* REQUIRED WORK: Output all of the data exactly as it appears, but leave out any pictures it contains.

* SOURCE INFORMATION:
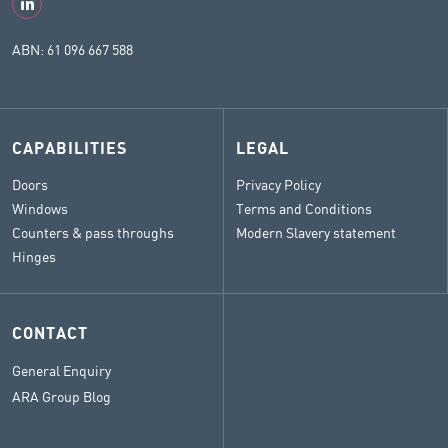
ABN: 61 096 667 588
CAPABILITIES
LEGAL
Doors
Privacy Policy
Windows
Terms and Conditions
Counters & pass throughs
Modern Slavery statement
Hinges
CONTACT
General Enquiry
ARA Group Blog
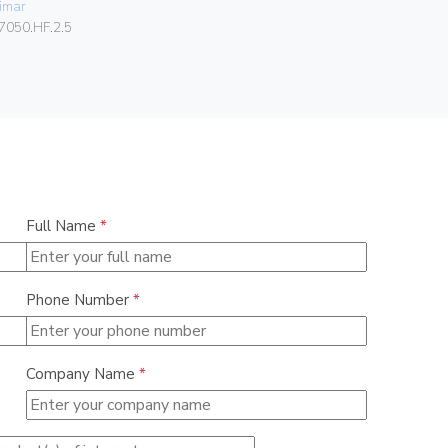
imar
080.99.01.
7050.HF.2.5
Full Name
*
Phone Number
*
Company Name
*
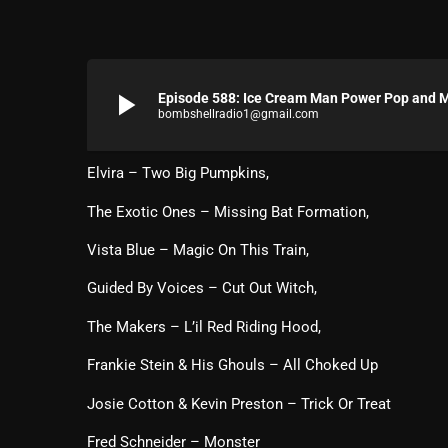
play_arrow
Episode 588: Ice Cream Man Power Pop and Mo
bombshellradio1@gmail.com
Elvira – Two Big Pumpkins,
The Exotic Ones – Missing Bat Formation,
Vista Blue – Magic On This Train,
Guided By Voices – Cut Out Witch,
The Makers – L’il Red Riding Hood,
Frankie Stein & His Ghouls – All Choked Up
Josie Cotton & Kevin Preston – Trick Or Treat
Fred Schneider – Monster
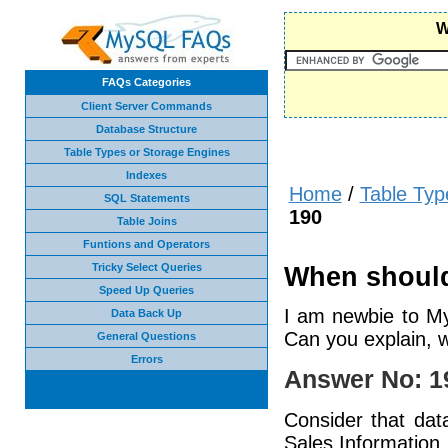
W
FAQs Categories
Client Server Commands
Database Structure
Table Types or Storage Engines
Indexes
Home
/
Table Typ
SQL Statements
190
Table Joins
Funtions and Operators
Tricky Select Queries
When should
Speed Up Queries
I am newbie to M
Data Back Up
Can you explain, 
General Questions
Errors
Answer No: 1
Consider that data
Sales Information,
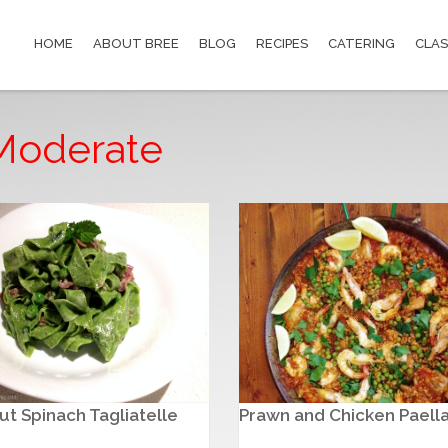
HOME
ABOUT BREE
BLOG
RECIPES
CATERING
CLAS
: Moderate
t Spinach Tagliatelle
Prawn and Chicken Paell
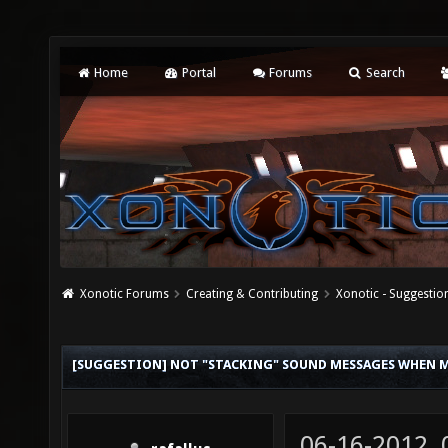
Home
Portal
Forums
Search
Xonotic Forums
Creating & Contributing
Xonotic - Suggestio
[SUGGESTION] NOT "STACKING" SOUND MESSAGES WHEN 
06-16-2012,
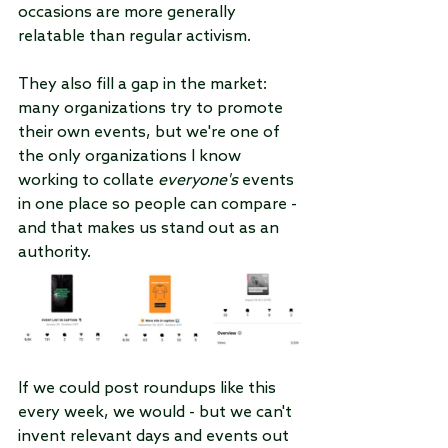
occasions are more generally 
relatable than regular activism.
They also fill a gap in the market: 
many organizations try to promote 
their own events, but we're one of 
the only organizations I know 
working to collate 
everyone's 
events 
in one place so people can compare - 
and that makes us stand out as an 
authority.
If we could post roundups like this 
every week, we would - but we can't 
invent relevant days and events out 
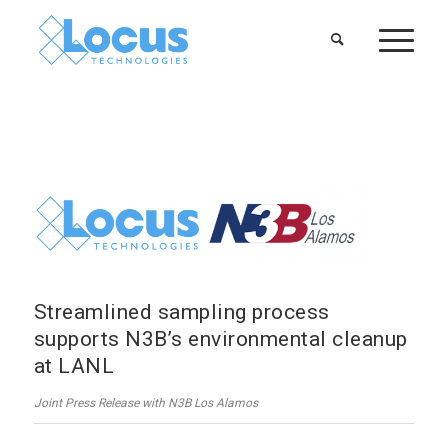
Streamlined sampling process
supports N3B’s environmental cleanup
at LANL
Joint Press Release with N3B Los Alamos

* WRITTEN SOLUTION:
ABN: 61 096 667 588
CAPABILITIES
LEGAL
Doors
Privacy Policy
Windows
Terms and Conditions
Counters & pass throughs
Modern Slavery statement
Hinges
CONTACT
General Enquiry
ARA Group Blog
imar
080.99.01.
7050.HF.2.5
Full Name
*
Phone Number
*
Company Name
*
play_arrow
Episode 588: Ice Cream Man Power Pop and Mo
bombshellradio1@gmail.com
Elvira – Two Big Pumpkins,
The Exotic Ones – Missing Bat Formation,
Vista Blue – Magic On This Train,
Guided By Voices – Cut Out Witch,
The Makers – L’il Red Riding Hood,
Frankie Stein & His Ghouls – All Choked Up
Josie Cotton & Kevin Preston – Trick Or Treat
Fred Schneider – Monster
W
FAQs Categories
Client Server Commands
Database Structure
Table Types or Storage Engines
Indexes
Home
/
Table Typ
SQL Statements
190
Table Joins
Funtions and Operators
Tricky Select Queries
When should
Speed Up Queries
I am newbie to M
Data Back Up
Can you explain, 
General Questions
Errors
Answer No: 1
Consider that data
Sales Information,
HOME
ABOUT BREE
BLOG
RECIPES
CATERING
CLAS
: Moderate
t Spinach Tagliatelle
Prawn and Chicken Paell
Home
Portal
Forums
Search
Xonotic Forums
Creating & Contributing
Xonotic - Suggestio
[SUGGESTION] NOT "STACKING" SOUND MESSAGES WHEN 
06-16-2012,
occasions are more generally 
relatable than regular activism.
They also fill a gap in the market: 
many organizations try to promote 
their own events, but we're one of 
the only organizations I know 
working to collate 
everyone's 
events 
in one place so people can compare - 
and that makes us stand out as an 
authority.
If we could post roundups like this 
every week, we would - but we can't 
invent relevant days and events out 
Streamlined sampling process
supports N3B’s environmental cleanup
at LANL
Joint Press Release with N3B Los Alamos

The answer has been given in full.